Most helpful comment

just to chip in -- I'm seeing this with jest 23.6 on a windows Jenkins CI server.

--runInBand does work, but doubles testing time, so it's not great, and since we have tests run before push, I can't enable this without making my team members super-sad
the graceful-fs override in package.json, as mentioned by @jsheetzati (https://github.com/facebook/jest/issues/4444#issuecomment-370533355) works, but it's a bit of a hack.

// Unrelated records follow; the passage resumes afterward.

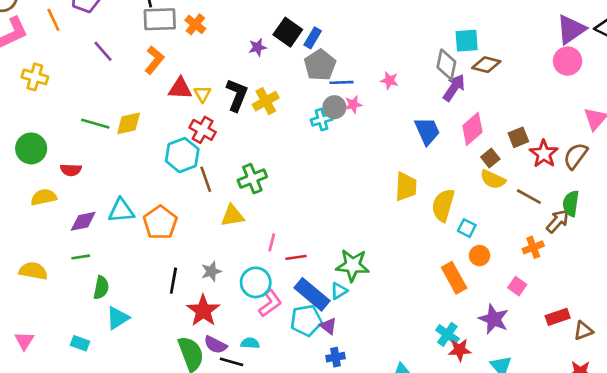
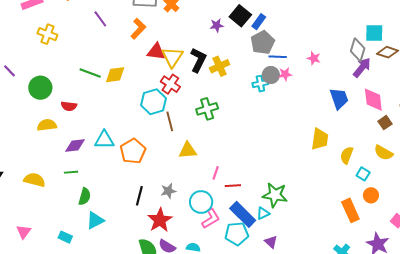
yellow triangle: (202, 94) -> (172, 57), size x1.6
pink diamond: (472, 129) -> (373, 100), turned -60
green cross: (252, 179) -> (207, 109), moved
yellow semicircle: (493, 179) -> (383, 153), moved
yellow semicircle: (443, 205) -> (347, 155), size x0.7
purple triangle: (328, 326) -> (271, 242), moved

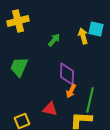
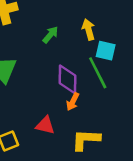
cyan square: (96, 29) -> (106, 51), moved
green line: (90, 100) -> (98, 73), moved, turned -40

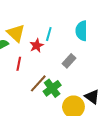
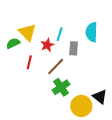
gray rectangle: (69, 61) -> (74, 48), moved, turned -40
brown line: (38, 83) -> (56, 67), moved

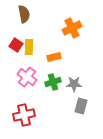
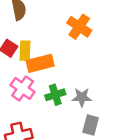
orange cross: (72, 28) -> (79, 27), turned -30
orange rectangle: (54, 57) -> (40, 63), moved, size x1.5

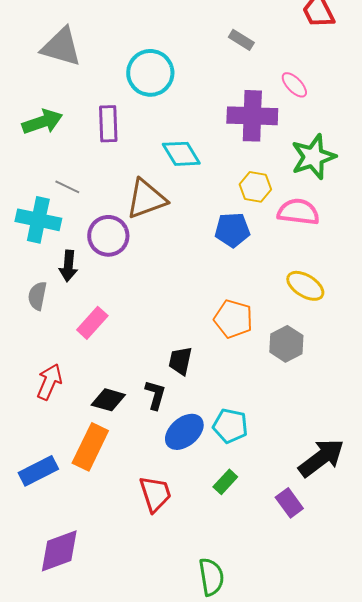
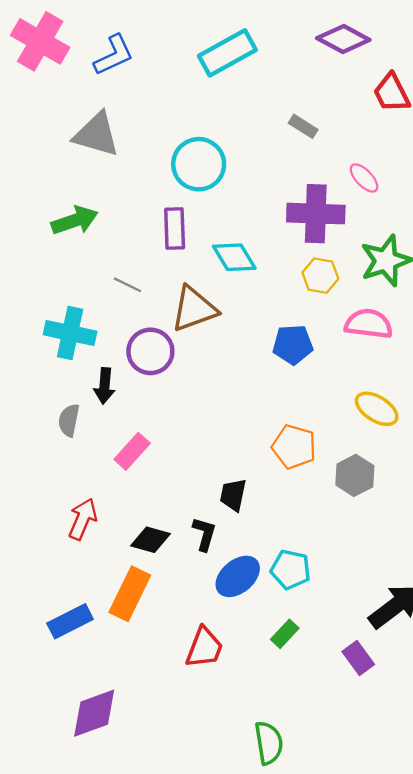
purple rectangle: (108, 124) -> (175, 229), moved
gray line: (67, 187) -> (127, 285), moved
yellow hexagon: (255, 187) -> (320, 276), moved
red trapezoid: (155, 494) -> (204, 648), turned 39

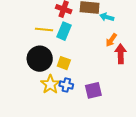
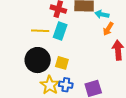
orange arrow: (111, 40) -> (108, 29), moved

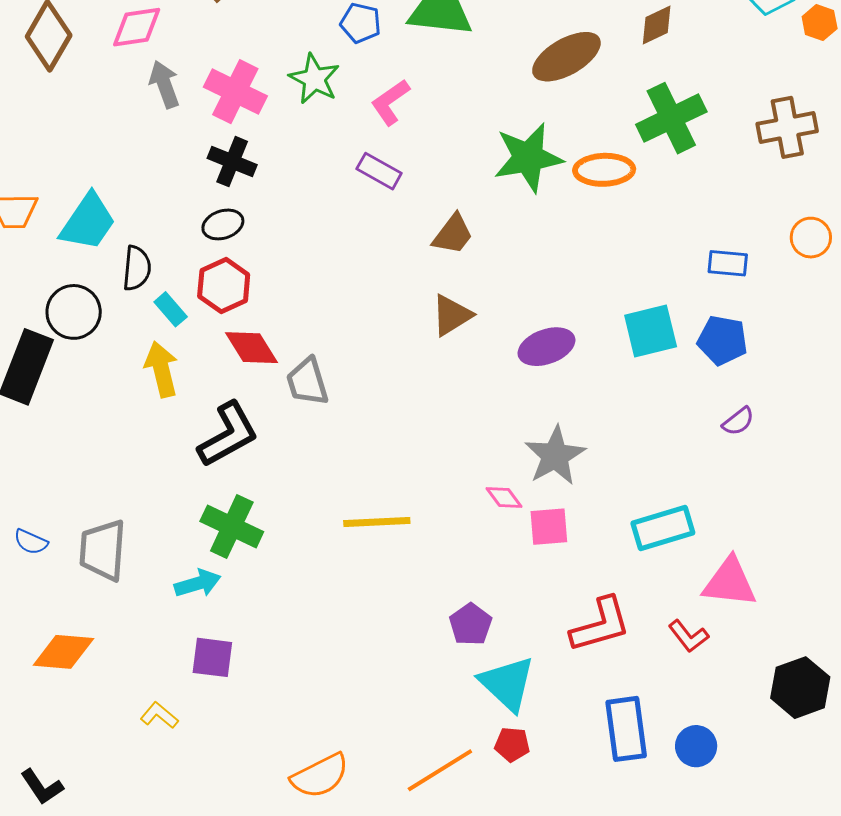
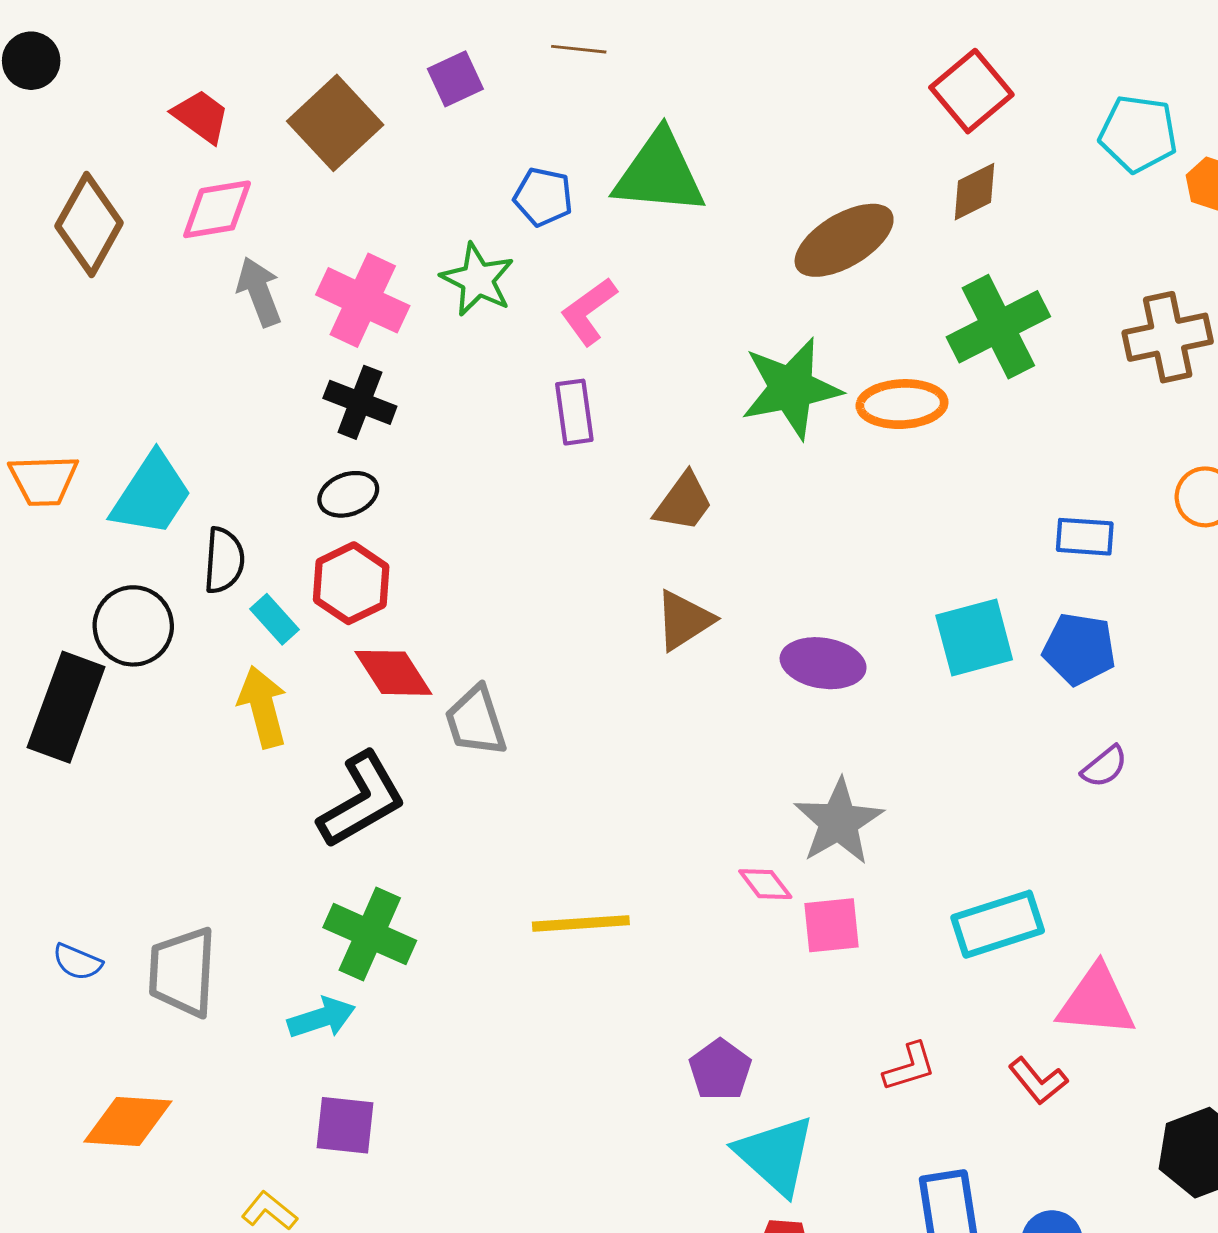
purple rectangle: (379, 171) -> (574, 412), turned 54
purple ellipse: (546, 347) -> (823, 663), turned 30
red L-shape: (600, 625) -> (910, 1067), size x0.6

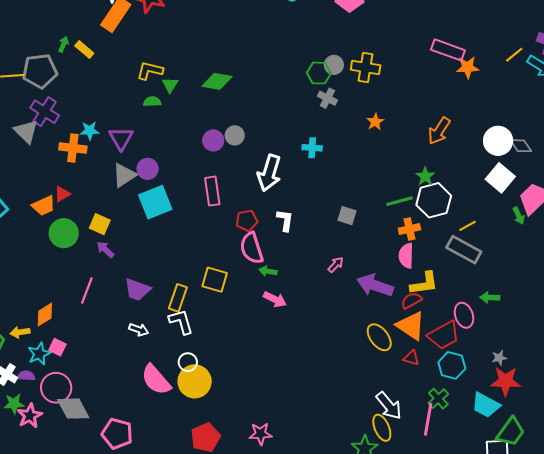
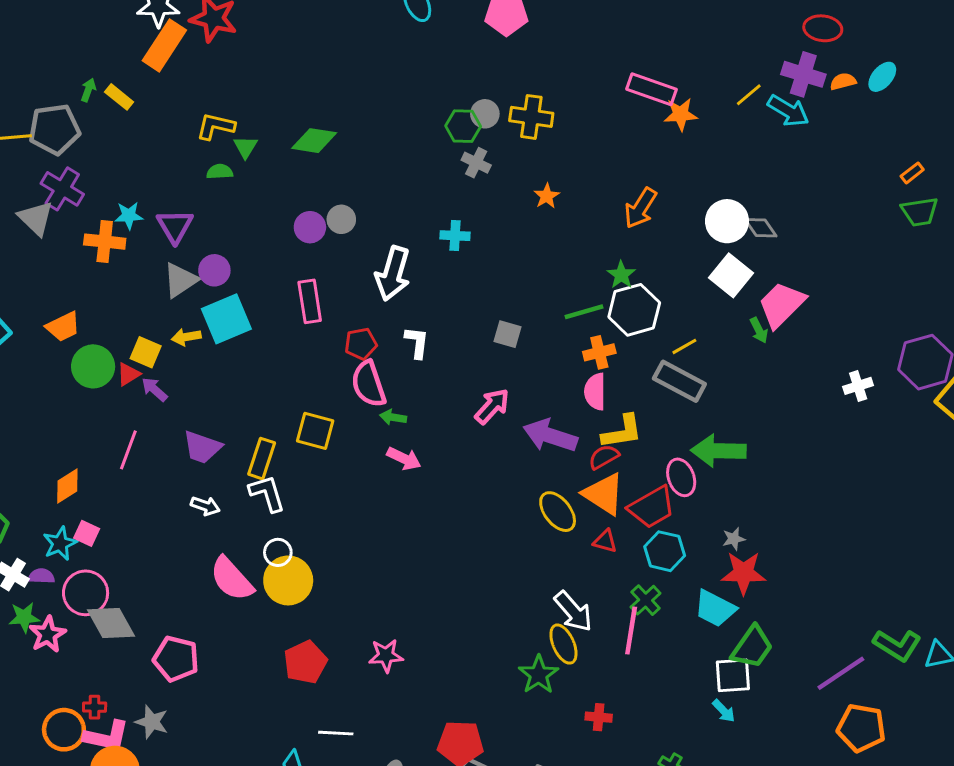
red triangle: (62, 194) -> (128, 374), moved
pink arrow: (336, 265) -> (492, 406), size x1.5
green arrow: (490, 297) -> (718, 451), size x1.8
yellow arrow: (20, 332) -> (186, 337), moved

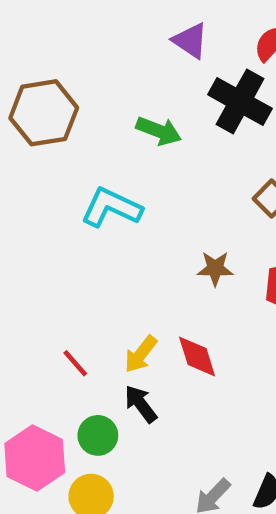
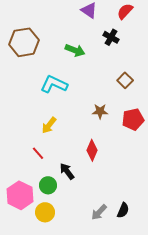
black cross: (240, 102) -> (111, 37), size x0.6
yellow arrow: (141, 354) -> (49, 125), moved
red diamond: (197, 356) -> (92, 150), turned 40

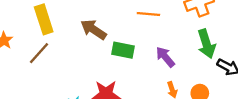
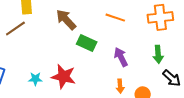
green arrow: (206, 44) -> (158, 54), size x0.7

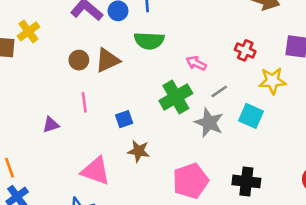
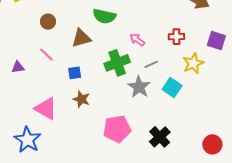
red cross: (245, 50) -> (176, 37), turned -35
brown triangle: (107, 60) -> (81, 38), moved
yellow star: (272, 81) -> (193, 63), turned -30
pink line: (84, 102) -> (46, 55), turned -49
black cross: (246, 181) -> (160, 137), turned 30

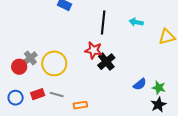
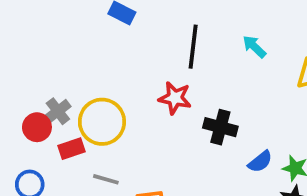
cyan arrow: (136, 22) -> (254, 47), turned 32
black cross: (106, 62) -> (220, 127), moved, turned -36
red rectangle: (38, 94) -> (72, 149), moved

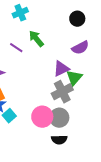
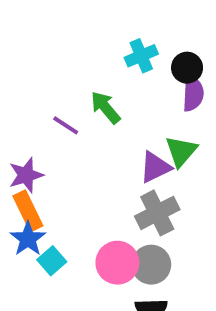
cyan cross: (20, 13) -> (141, 56), moved
purple semicircle: (80, 48) -> (193, 94), moved, turned -60
green triangle: (74, 78) -> (181, 151), moved

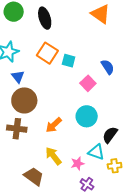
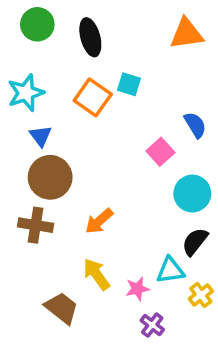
orange triangle: (101, 14) -> (187, 34), turned -45
cyan square: (69, 61) -> (129, 84), moved
cyan circle: (87, 116) -> (192, 194), moved
cyan triangle: (96, 152) -> (170, 270), turned -30
yellow cross: (115, 166) -> (201, 295), turned -32

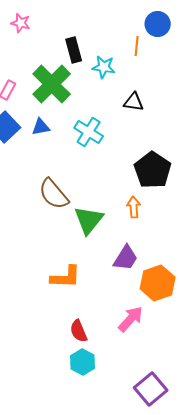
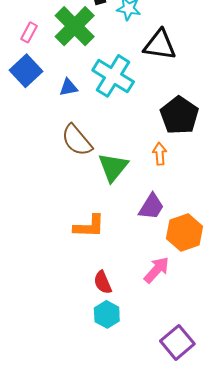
black triangle: (134, 102) -> (160, 45), size x1.6
blue triangle: (41, 127) -> (68, 87), moved
cyan cross: (89, 132) -> (113, 76), size x1.4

Since graceful-fs isn't doing much about this (https://github.com/isaacs/node-graceful-fs/pull/131 hasn't seen action since July last year), perhaps it's time to fork? I've added a nag comment there, but I'm not expecting that to make anyone suddenly jump to sorting this out )':

fluffynuts on 23 Jan 2019

👍9

All 79 comments

Isn't this related? https://github.com/facebook/jest/pull/4432

thymikee on 11 Sep 2017

I don't believe so. I believe the case we see in our repo is the exact same file getting mocked for 2 different processes (while running in parallel) which causes the cache write operation to fail because one process has the file locked. That ticket looks like is more about different files with the same contents. We don't have any of those cases in the repositories we host that we ran into this issue.

bookman25 on 12 Sep 2017

We basically run into the same issue with our tests. One easy way to reproduce was to remove jest cacheDirectory to force cache generation on the next run.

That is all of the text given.